• [Data extracts]:
=-=-=
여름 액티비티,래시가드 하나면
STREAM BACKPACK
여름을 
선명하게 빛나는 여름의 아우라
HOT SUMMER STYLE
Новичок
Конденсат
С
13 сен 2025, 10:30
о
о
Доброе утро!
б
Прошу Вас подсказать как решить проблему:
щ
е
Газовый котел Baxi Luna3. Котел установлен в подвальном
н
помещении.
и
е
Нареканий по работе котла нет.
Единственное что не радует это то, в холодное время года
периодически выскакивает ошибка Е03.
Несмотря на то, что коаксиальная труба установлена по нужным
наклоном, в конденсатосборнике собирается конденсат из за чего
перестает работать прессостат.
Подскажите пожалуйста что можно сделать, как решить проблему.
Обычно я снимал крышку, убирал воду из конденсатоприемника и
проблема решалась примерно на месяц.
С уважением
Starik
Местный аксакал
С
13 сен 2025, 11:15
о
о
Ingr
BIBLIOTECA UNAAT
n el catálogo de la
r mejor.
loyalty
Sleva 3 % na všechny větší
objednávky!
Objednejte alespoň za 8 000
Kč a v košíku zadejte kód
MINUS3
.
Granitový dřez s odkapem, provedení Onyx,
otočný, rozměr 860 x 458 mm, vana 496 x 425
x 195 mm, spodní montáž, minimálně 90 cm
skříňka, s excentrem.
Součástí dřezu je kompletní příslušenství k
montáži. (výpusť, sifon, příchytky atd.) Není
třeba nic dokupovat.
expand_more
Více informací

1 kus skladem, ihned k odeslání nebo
=-=-=
• [Aim of the task]: Line count for "решить": say how many lines of the entries above include that word, and give only the number.

• [Written answer]: 2